Pelaksanaan Pengabdian Kepada Masyarakat Mahasiswa Teknik Industri UNPAM di Kampung Cisarua
Published on: 10 Mei 2026

Pengabdian kepada Masyarakat
Cilograng,
21 April 2026 – Mahasiswa Program Studi Teknik Industri Universitas Pamulang
(UNPAM) melaksanakan kegiatan Pengabdian Kepada Masyarakat (PKM) di Kampung
Cisarua, Kecamatan Cilograng, Kabupaten Lebak, Banten. Kegiatan ini mengusung
tema “Bengkel Kreatif: Panduan Praktis Menjernihkan Minyak Jelantah dan Teknik
Cetak Lilin Aromaterapi yang Estetik”.
Kegiatan
yang dilaksanakan pada Selasa (21/4) ini diikuti oleh sekitar 40 peserta yang
terdiri dari ibu-ibu rumah tangga dan warga setempat.

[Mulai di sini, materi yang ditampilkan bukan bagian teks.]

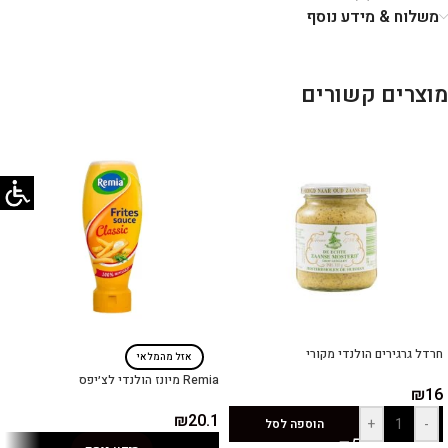
משלוח & מידע נוסף
מוצרים קשורים
חרדל גרגירים הולנדי מקורי
אזל מהמלאי
Remia מיונז הולנדי לצ׳יפס
₪
16
₪
20.1
+
-
הוספה לסל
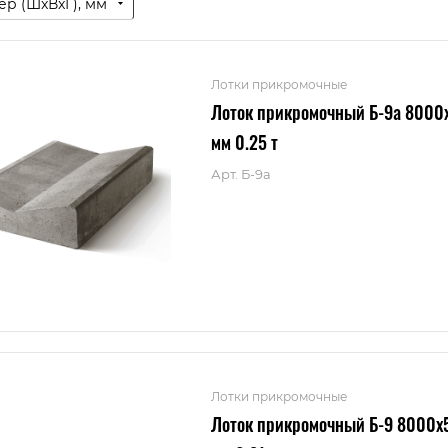
ер (ШxВxГ), мм
Лотки прикромочные
Лоток прикромочный Б-9а 8000
мм 0.25 т
Арт.
Б-9а
Лотки прикромочные
Лоток прикромочный Б-9 8000x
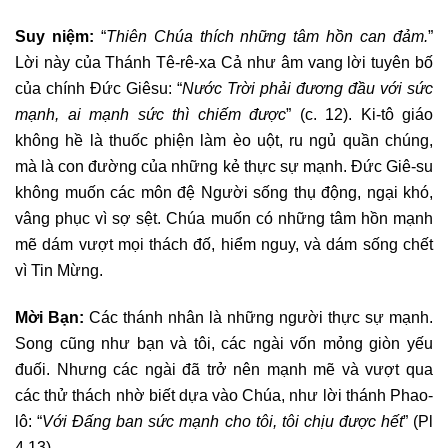
Suy niệm:
“
Thiên Chúa thích những tâm hồn can đảm.
”
Lời này của Thánh Tê-rê-xa Cả như âm vang lời tuyên bố
của chính Đức Giêsu: “
Nước Trời phải đương đầu với sức
mạnh, ai mạnh sức thì chiếm được
” (c. 12). Ki-tô giáo
không hề là thuốc phiện làm èo uột, ru ngủ quần chúng,
mà là con đường của những kẻ thực sự mạnh. Đức Giê-su
không muốn các môn đệ Người sống thụ động, ngại khó,
vâng phục vì sợ sệt. Chúa muốn có những tâm hồn mạnh
mẽ dám vượt mọi thách đố, hiểm nguy, và dám sống chết
vì Tin Mừng.
Mời Bạn:
Các thánh nhân là những người thực sự mạnh.
Song cũng như bạn và tôi, các ngài vốn mỏng giòn yếu
đuối. Nhưng các ngài đã trở nên mạnh mẽ và vượt qua
các thử thách nhờ biết dựa vào Chúa, như lời thánh Phao-
lô: “
Với Đấng ban sức mạnh cho tôi, tôi chịu được hết
” (Pl
4,13).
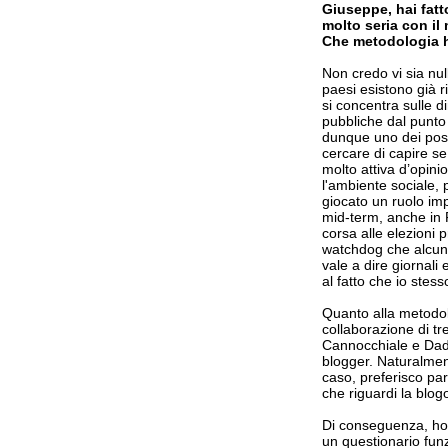
Giuseppe, hai fatt
molto seria con il
Che metodologia ha
Non credo vi sia null
paesi esistono già r
si concentra sulle d
pubbliche dal punto 
dunque uno dei possi
cercare di capire se
molto attiva d’opin
l'ambiente sociale, 
giocato un ruolo imp
mid-term, anche in 
corsa alle elezioni p
watchdog che alcuni
vale a dire giornali
al fatto che io stes
Quanto alla metodol
collaborazione di tre
Cannocchiale e Dad
blogger. Naturalment
caso, preferisco par
che riguardi la blogo
Di conseguenza, ho c
un questionario funz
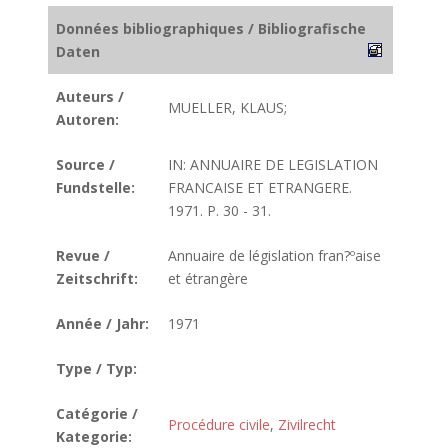
Données bibliographiques / Bibliografische
Daten
Auteurs /
MUELLER, KLAUS;
Autoren:
Source /
IN: ANNUAIRE DE LEGISLATION
Fundstelle:
FRANCAISE ET ETRANGERE.
1971. P. 30 - 31.
Revue /
Annuaire de législation fran?ºaise
Zeitschrift:
et étrangère
Année / Jahr:
1971
Type / Typ:
Catégorie /
Procédure civile
,
Zivilrecht
Kategorie:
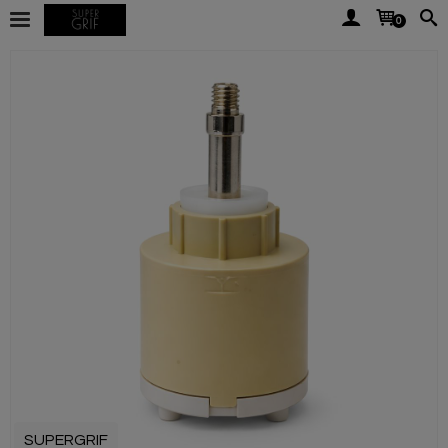
0
SUPERGRIF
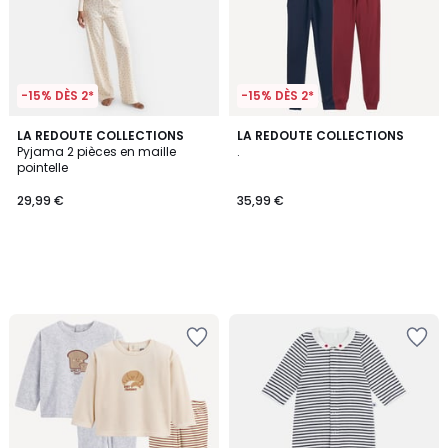
-15% DÈS 2*
-15% DÈS 2*
LA REDOUTE COLLECTIONS
LA REDOUTE COLLECTIONS
Pyjama 2 pièces en maille
.
pointelle
29,99 €
35,99 €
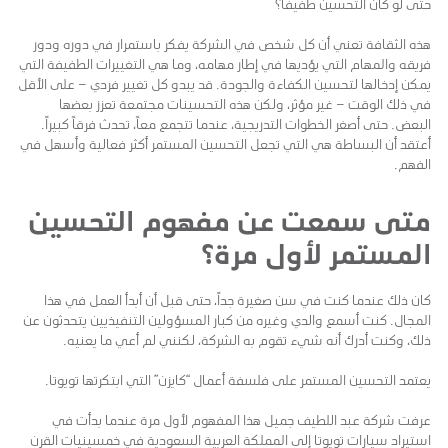
حتى لو كان التحسين طفيفاً؟
هذه الثقافة تعني أن كل شخص في الشركة يفكر باستمرار في دوره ودور
فريقه والمهام التي يؤديها في إطار مهامه، وما هي التغييرات الطفيفة التي
يمكن إدخالها لتحسين الكفاءة والجودة. قد يبدو كل تغيير فردي – على الأقل
في ذلك الوقت – غير مؤثر، ولكن هذه التحسينات مجتمعة تعزز بعضها
البعض. حتى أصغر الخطوات التدريجية، عندما تتجمع معاً، تحدث فرقاً كبيراً.
أعتقد أن البساطة هي التي تجعل التحسين المستمر أكثر فعالية وأسهل في
الفهم.
متى سمعت عن مفهوم التحسين
المستمر لأول مرة؟
كان ذلك عندما كنت في سن صغيرة جداً، حتى قبل أن أبدأ العمل في هذا
المجال. كنت أسمع والدي وغيره من كبار المسؤولين التنفيذيين يتحدثون عن
ذلك، وكنت أدرك أنه شيء تقوم به الشركة، لكنني لم أعي ما يعنيه.
يعتمد التحسين المستمر على فلسفة أعمال “كايزن” التي ابتكرتها تويوتا.
عرفت شركة عبد اللطيف جميل هذا المفهوم لأول مرة عندما بدأت في
استيراد سيارات تويوتا إلى المملكة العربية السعودية في خمسينيات القرن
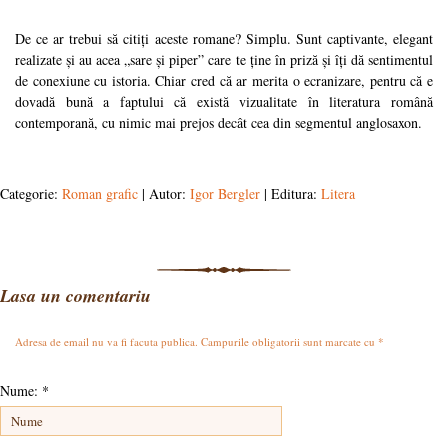
De ce ar trebui să citiți aceste romane? Simplu. Sunt captivante, elegant
realizate și au acea „sare și piper” care te ține în priză și îți dă sentimentul
de conexiune cu istoria. Chiar cred că ar merita o ecranizare, pentru că e
dovadă bună a faptului că există vizualitate în literatura română
contemporană, cu nimic mai prejos decât cea din segmentul anglosaxon.
Categorie:
Roman grafic
| Autor:
Igor Bergler
| Editura:
Litera
Lasa un comentariu
Adresa de email nu va fi facuta publica. Campurile obligatorii sunt marcate cu
*
Nume:
*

Program ini bertujuan
untuk meningkatkan kesadaran masyarakat terhadap pentingnya pengelolaan limbah
rumah tangga sekaligus memberikan keterampilan dalam mengolah minyak jelantah
menjadi produk bernilai ekonomis.

Ketua
pelaksana, Anggi Meika Nasetia, menyampaikan bahwa masih banyak masyarakat yang
belum memahami bahaya penggunaan ulang minyak jelantah serta dampaknya terhadap
lingkungan. “Melalui kegiatan ini, kami ingin memberikan edukasi sekaligus
solusi, agar limbah minyak goreng bekas dapat dimanfaatkan menjadi produk yang
bermanfaat seperti lilin aromaterapi,” ujarnya.
Kegiatan diawali dengan sesi penyuluhan mengenai dampak negatif minyak jelantah terhadap kesehatan dan lingkungan. Selanjutnya, peserta diberikan materi terkait manfaat aromaterapi serta peluang usaha dari produk lilin. Pada sesi inti, peserta mengikuti pelatihan langsung pembuatan lilin aromaterapi, mulai dari proses penjernihan minyak, pencampuran bahan, hingga pencetakan lilin. Antusiasme peserta terlihat tinggi selama kegiatan berlangsung. Banyak peserta aktif bertanya dan terlibat langsung dalam praktik pembuatan lilin. Hasilnya, peserta berhasil menghasilkan lilin aromaterapi dengan tampilan menarik dan aroma yang beragam.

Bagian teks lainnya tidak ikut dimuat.